Now, most of the people arguing against left-wing criticism of Obama are doing so fairly and without suggesting that those who do criticize him need to be pushed out of the tent. But that rhetoric, it seems to me, is growing. The HCR debate saw a lot of it. And the fact that there have been absolutely no professional consequences for the most vicious critics of the antiwar left in the runup to Iraq cannot have gone unnoticed. (That TNR and Slate continue to be taken seriously after their roles in the justification of the Iraq invasion– well, I guess it’s merely typical.) The specter of the decent liberal commissar, clucking his tongue as he assumes the superior intellectual seriousness of the man to his right, ridicules anyone who even asks the question about the necessity of structural change, begins his day presuming that his real fight will be with the man to his left, and always, always ready to narrow the community of those worthy of being in the conversation– that will never leave American liberalism, I’m afraid. And in the rush to express sufficient devotion to Obama, I see it. To their credit, many of the wonky, establishmentarian liberal bloggers haven’t gone down that road. But they might; that’s part of the price of success. The pundit world has a short memory. I don’t.
Scott: I’m getting an almost fatalist flavor to your analysis, here. The sense that this kind of marginalizing of a certain subset of voices has always essentially been a part of American liberalism and probably always will be, regardless of what those on the left flank do.
And yet, it seems noticeable that people like Jane Hamsher and Glenn Greenwald, Eric Alterman and Bob Kuttner don’t seem prepared to sit back and let that dynamic go by unchallenged or just accept that that is the way it is. The kind of primarying that has occurred in the run up to the mid-terms seems a very real and palpable attempt to challenge that orthodoxy and hold members of Congress accountable for actions that liberals/progressive see as counterproductive.
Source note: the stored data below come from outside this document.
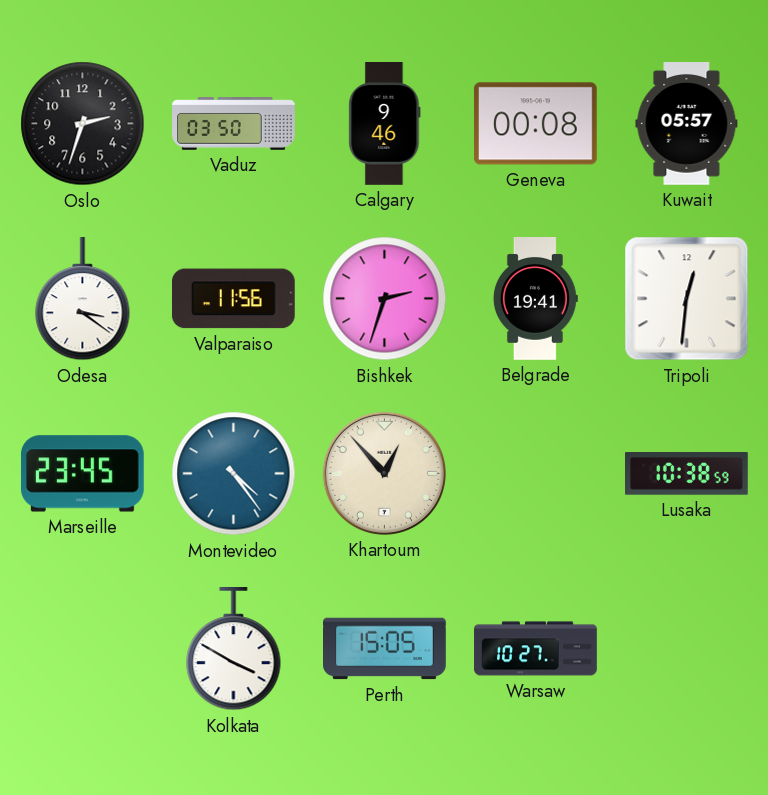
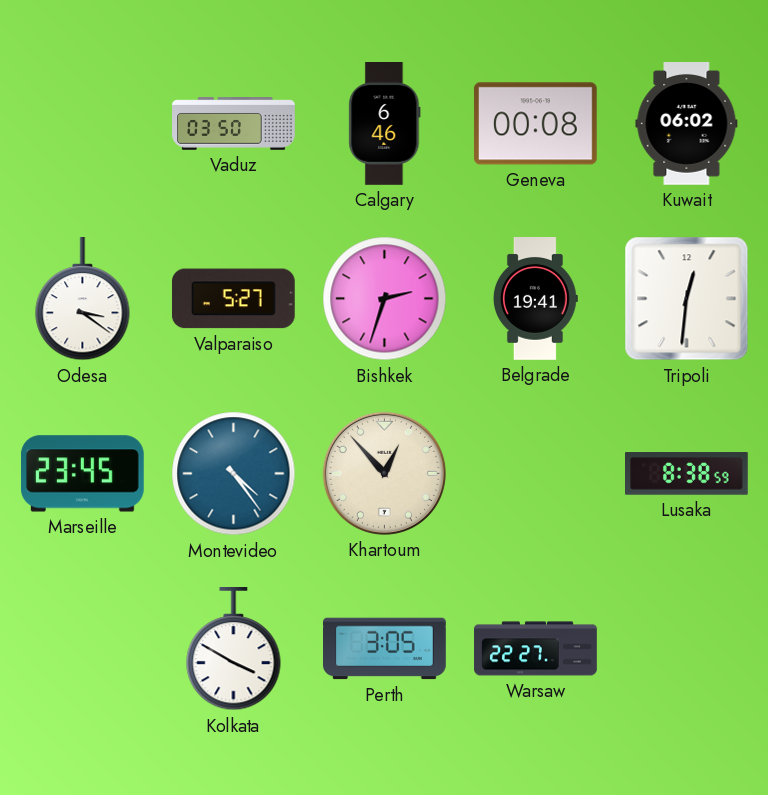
Oslo: 2:33 -> none
Calgary: 9:46 -> 6:46
Kuwait: 05:57 -> 06:02
Valparaiso: 11:56 -> 5:27
Lusaka: 10:38 -> 8:38
Perth: 15:05 -> 3:05
Warsaw: 10:27 -> 22:27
In the case of the Arkansas Democratic race between Blanche Lincoln and Bill Halter, the efforts of liberals/progressives may well have resulted in real policy victories with the creation and maintenance of derivatives reform that is much stronger than anything previously envisioned. There seems to be a concrete, “fool me once, shame on you — fool me twice… we won’t get fooled again,” attitude that has gripped liberals/progressives following the health care reform debate and its outcomes. An understanding that there is never a good time to make this sort of a stand, except perhaps the present.
Of course, some of my potential optimism may be born out of a short sightedness or a little of my wetness behind the ears. Does it appear to you that there is a new determination to push boundaries among liberals/progressives? Or does this all just seem like another turn of the same old merry-go-round?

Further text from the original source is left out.